Q: How does the CNO actualize patient care? 

GC: That is the ultimate accountability for nursing care in the role of the CNO. That also includes quality, patient, physician & staff engagement, including recognition and awards. All of those touchpoints are within my span of control. If someone has an idea that involves nursing, that person will reach out to me, and then I involve the key stakeholders at the facility level, which are the directors who report to me. We involve staff and line leaders to help make that decision. We also have surveys to gauge employee engagement and patient experience. We use that data to help us assess, plan, and adjust our practices to meet our metrics and provide and enhance services in our facility and the community we serve.   

Q: Describe your leadership approach and its impact on organizational culture. 

GC: I believe in two principles for leadership. One is being a servant leader, and the other is having key individuals involved in making the decisions. To me, being a servant leader is the most important. We exist because of the patients and staff we employ here at the facility. Open yourself up to having conversations with people regardless of where they are in the organization. Even though I sit in this seat, I’m still a nurse. If I’m on the unit rounding with patients and someone says they need another nurse or the CNA to pull the patient up in bed. I’m right here. I can help. 

Q: How do you facilitate communication between executive leadership and staff? 

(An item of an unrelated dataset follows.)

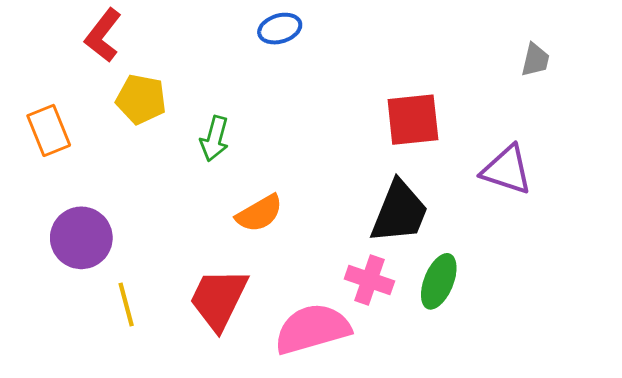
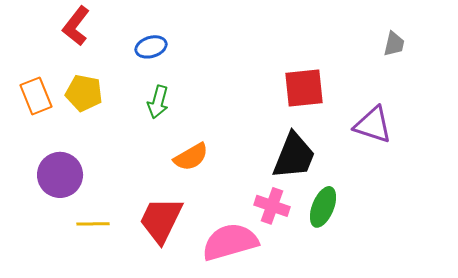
blue ellipse: (280, 29) -> (151, 47), moved
yellow pentagon: (141, 99) -> (84, 93), moved
yellow line: (126, 304) -> (93, 224), turned -76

GC: When I round on the units, I stop to have conversations with people. Sometimes, they share things about their personal lives, which I remember. I make it a point to ask, “How is your mother doing?” When you have those conversations, it lends itself to conversations with the staff about what’s going on with work. I’ll take that back to my team and tell them, “This experience was shared with me and is a concern from nursing.” The other way I get information is by our nurses filling out a report in our reporting system. I read each and every one of those comments, and then I present them to senior leadership to let them know this is where I need their help. 

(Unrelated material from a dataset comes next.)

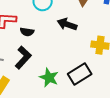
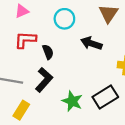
black semicircle: (27, 32) -> (48, 52), turned -120

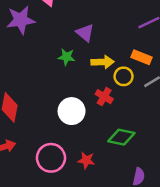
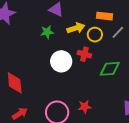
white circle: (72, 111) -> (61, 61), moved
green diamond: (121, 137) -> (110, 69), moved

Q: How have your addressed nursing challenges like staff shortages and burnout? 

GC: We have counselors available in our employee assistance program, wellness challenges, employee recognition, and employee engagement events. An example would be recognizing those who had what we call a “Good Catch.” This is when a quality or risk issue is discovered, and an employee takes immediate action. We also have Kudos Awards, where we recognize someone for going above and beyond and displaying excellence in handling a situation. We also use our engagement surveys to create action plans to ensure that we’re addressing the needs of the majority. 

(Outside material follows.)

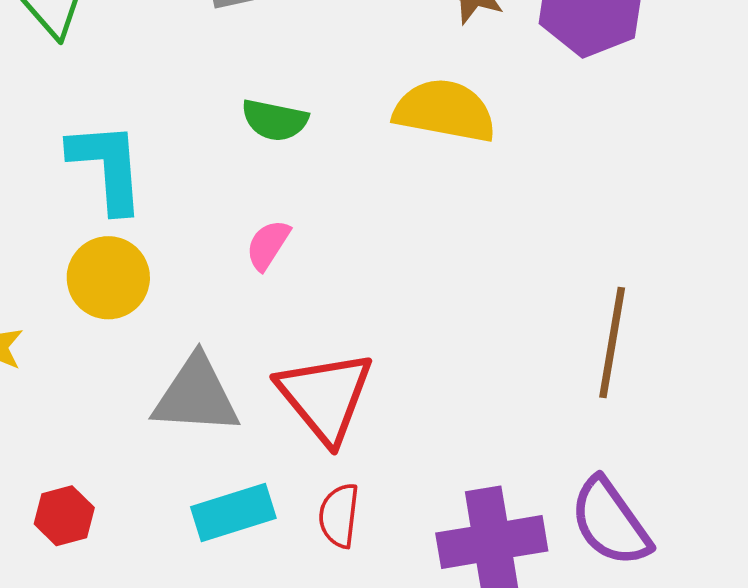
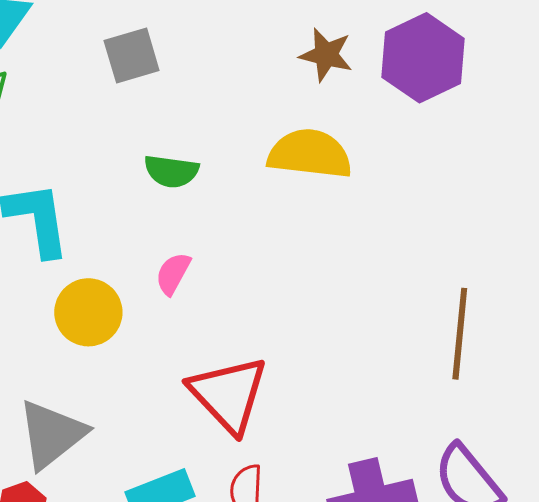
yellow circle: (108, 278) -> (88, 312), moved
gray triangle: (196, 395) -> (52, 434), moved, turned -38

Tea for the Soul is another initiative (we’re a faith-based organization). The Spiritual Care Department meets with the team, with tea and a few treats, and is available to support and pray with the staff. We also have various community walks and events as a team. 

Q: What is your advice for nurses who have their eye on leadership roles? 

GC: One day, a nurse told me they wanted to do something different. We talked through some options, and they were hesitant. I told them they didn’t know until they tried. You have to think about the impact you want to have on nursing, and leadership is a great way to have influence. There are definitely other ways; leadership is not limited to certain roles. You can be a leader at the staff level. You can be an influencer in your unit. It’s about commanding the audience, engaging with them, and getting buy-in. However, I would say leadership is a pathway to wider influence. Look at your growth patterns and decide. If you want to be a CNO, COO, or CEO, keep expanding your scope of work. Be a charge nurse. Take on more responsibility to demonstrate that you can create change. My best advice is not to limit yourself and come from a place of wanting to advance the nursing profession.  

Gloria Carter, MSN, RN, CENP, is the Chief Nursing Executive Officer at St. Mary Medical Center in Long Beach, CA, a facility within CommonSpirit Health, one of the nation’s largest nonprofit health systems.